*Work request*
Which lines make up the answer? Those from the line with "EYEMAGINE Partner" through the end of the data; reproduce them exactly.

*Source records*
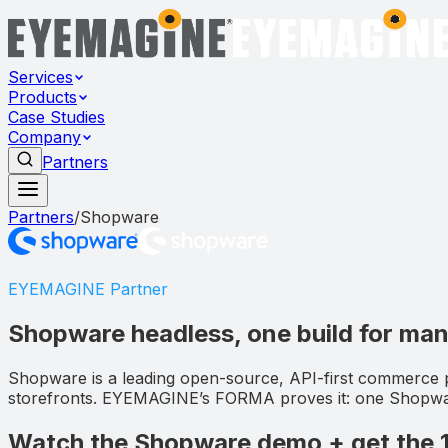
Services
Products
Case Studies
Company
Partners
Partners
/
Shopware
EYEMAGINE Partner
Shopware headless, one build for ma
Shopware is a leading open-source, API-first commerce 
storefronts. EYEMAGINE’s FORMA proves it: one Shopware
Watch the Shopware demo + get the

*Exercise result*
EYEMAGINE Partner
Shopware headless, one build for ma
Shopware is a leading open-source, API-first commerce 
storefronts. EYEMAGINE’s FORMA proves it: one Shopware
Watch the Shopware demo + get the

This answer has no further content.